Setelah itu, seberkas cahaya biru melesat keluar dari pegunungan.
Ternyata itu adalah seekor naga sejati yang memancarkan aura spiritual pekat.
Tubuhnya sepanjang seratus zhang, setiap gerakan tubuhnya menimbulkan badai energi yang mengerikan.
Begitu muncul, makhluk itu langsung berusaha terbang ke selatan untuk melarikan diri.
Namun, berlapis-lapis tirai cahaya emas menghalanginya, membuatnya tak mampu menembus untuk kabur.
Saat itulah Dao Rong dan Chen Ling baru sadar, makhluk itu bukan naga sejati, melainkan urat spiritual kelas atas yang telah mampu berwujud.
Seketika, kedua gadis itu membelalakkan mata, mulut ternganga, penuh keterkejutan.
Di seluruh daratan dunia fantasi, urat spiritual terbagi menjadi kelas bawah, menengah, atas, dan tertinggi.
Setiap tingkatannya memiliki perbedaan yang sangat besar.
Kandungan aura spiritual di dalamnya pun tak terkira.
Urat spiritual kelas bawah auranya sangat tipis, hanya sedikit lebih pekat dibanding aura alam biasa.
Selain beberapa sekte kecil yang membangun markas di atas beberapa urat spiritual kelas bawah, dan memaksa meningkatkan aura dengan formasi, hampir tak ada kekuatan lain yang memilihnya.
Di kawasan Zhongzhou, banyak sekte yang memiliki urat spiritual kelas menengah.
Namun, untuk bisa mengumpulkan beberapa urat menengah di satu tempat, harus ada seorang raja abadi yang turun tangan langsung.
Sedangkan urat spiritual kelas atas, hanya sekte super seperti Sekte Zixiao atau Sekte Bulan Bayangan yang bisa memilikinya.
Urat kelas menengah belum memiliki kecerdasan, hanya bisa diam di satu tempat dan dianggap benda mati.
Namun, urat kelas atas sudah memiliki kecerdasan, jika dibiarkan cukup lama, ia bisa berwujud menjadi roh sejati dan mampu melarikan diri kapan saja.
Meski disebut roh sejati, sebenarnya itu adalah tingkat paling lemah dari semua roh sejati.
Konon, roh sejati sungguhan sudah ada sejak awal pembentukan langit dan bumi.
Bahkan, ada yang sudah ada sebelum langit dan bumi terbentuk, begitu menakutkan hingga para setengah dewa pun gentar dibuatnya.
“Mau kabur?
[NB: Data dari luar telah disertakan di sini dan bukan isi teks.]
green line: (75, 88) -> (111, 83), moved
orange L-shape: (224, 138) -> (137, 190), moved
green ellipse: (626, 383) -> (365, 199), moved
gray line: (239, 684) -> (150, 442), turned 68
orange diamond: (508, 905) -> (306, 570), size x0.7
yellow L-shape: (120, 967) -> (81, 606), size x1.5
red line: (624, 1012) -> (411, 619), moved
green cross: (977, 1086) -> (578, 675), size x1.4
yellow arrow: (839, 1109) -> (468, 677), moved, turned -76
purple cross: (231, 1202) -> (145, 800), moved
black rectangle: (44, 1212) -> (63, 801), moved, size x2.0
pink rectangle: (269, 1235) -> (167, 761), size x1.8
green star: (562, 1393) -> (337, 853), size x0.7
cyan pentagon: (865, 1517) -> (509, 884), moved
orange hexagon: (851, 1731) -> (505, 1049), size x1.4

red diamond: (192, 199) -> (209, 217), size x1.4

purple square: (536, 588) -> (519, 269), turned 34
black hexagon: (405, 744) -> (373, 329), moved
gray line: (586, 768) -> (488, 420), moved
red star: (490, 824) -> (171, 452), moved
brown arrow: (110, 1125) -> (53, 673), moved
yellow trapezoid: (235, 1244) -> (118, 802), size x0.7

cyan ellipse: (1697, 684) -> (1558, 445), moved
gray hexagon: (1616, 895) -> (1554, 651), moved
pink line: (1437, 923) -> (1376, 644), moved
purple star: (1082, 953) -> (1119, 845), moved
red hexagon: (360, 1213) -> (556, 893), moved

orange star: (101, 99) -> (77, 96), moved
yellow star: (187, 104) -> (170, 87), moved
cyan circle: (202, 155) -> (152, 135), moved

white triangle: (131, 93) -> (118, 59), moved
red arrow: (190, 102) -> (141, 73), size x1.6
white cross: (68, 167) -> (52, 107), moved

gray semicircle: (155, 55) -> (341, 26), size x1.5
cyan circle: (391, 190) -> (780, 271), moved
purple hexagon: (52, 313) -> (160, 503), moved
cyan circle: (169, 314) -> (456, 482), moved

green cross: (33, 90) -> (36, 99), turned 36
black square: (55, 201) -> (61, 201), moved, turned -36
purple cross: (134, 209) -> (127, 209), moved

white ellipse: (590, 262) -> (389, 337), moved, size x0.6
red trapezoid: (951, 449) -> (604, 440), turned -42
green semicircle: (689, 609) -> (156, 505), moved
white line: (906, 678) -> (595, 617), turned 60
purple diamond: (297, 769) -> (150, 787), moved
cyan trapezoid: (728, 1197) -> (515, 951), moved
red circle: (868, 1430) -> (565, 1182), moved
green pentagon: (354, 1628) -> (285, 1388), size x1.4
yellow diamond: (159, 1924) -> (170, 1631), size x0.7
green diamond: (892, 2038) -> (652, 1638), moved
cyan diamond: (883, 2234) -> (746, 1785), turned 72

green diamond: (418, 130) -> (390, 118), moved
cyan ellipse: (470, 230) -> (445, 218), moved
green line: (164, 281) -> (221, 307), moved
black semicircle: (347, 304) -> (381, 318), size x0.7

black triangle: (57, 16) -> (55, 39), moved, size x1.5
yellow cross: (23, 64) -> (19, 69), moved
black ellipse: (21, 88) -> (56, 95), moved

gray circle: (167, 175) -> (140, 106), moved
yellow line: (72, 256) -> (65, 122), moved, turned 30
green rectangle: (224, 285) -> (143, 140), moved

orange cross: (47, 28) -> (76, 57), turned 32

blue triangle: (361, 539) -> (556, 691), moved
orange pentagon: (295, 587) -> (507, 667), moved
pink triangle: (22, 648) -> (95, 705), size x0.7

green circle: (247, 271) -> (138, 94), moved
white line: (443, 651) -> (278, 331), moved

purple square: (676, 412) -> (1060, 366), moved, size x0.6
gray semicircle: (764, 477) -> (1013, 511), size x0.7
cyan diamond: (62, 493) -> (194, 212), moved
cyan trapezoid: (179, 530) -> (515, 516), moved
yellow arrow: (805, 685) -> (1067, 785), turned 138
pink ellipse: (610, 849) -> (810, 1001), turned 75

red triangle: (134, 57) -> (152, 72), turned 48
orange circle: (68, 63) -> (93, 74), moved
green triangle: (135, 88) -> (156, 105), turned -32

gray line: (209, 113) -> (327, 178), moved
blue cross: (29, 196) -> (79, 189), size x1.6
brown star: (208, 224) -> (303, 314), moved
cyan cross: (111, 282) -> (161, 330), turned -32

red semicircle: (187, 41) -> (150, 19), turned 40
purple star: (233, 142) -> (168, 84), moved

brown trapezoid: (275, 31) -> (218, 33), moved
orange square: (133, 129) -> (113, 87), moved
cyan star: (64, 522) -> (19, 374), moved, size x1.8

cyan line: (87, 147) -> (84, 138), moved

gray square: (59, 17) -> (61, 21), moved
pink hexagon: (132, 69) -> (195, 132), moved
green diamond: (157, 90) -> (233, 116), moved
Tidak semudah itu!”
Tiba-tiba, di tangan Chen Xuan muncul sebuah labu kuning, ia menyalurkan energi spiritual ke dalamnya hingga cahaya kuning memancar terang.
Sekejap, daya hisap luar biasa keluar dari mulut labu.
Urat spiritual itu berusaha melarikan diri, tapi tak peduli bagaimana ia memberontak, tetap tak bisa terlepas.
Akhirnya, tubuhnya makin mengecil hingga lenyap tersedot ke dalam labu, menghilang tanpa jejak.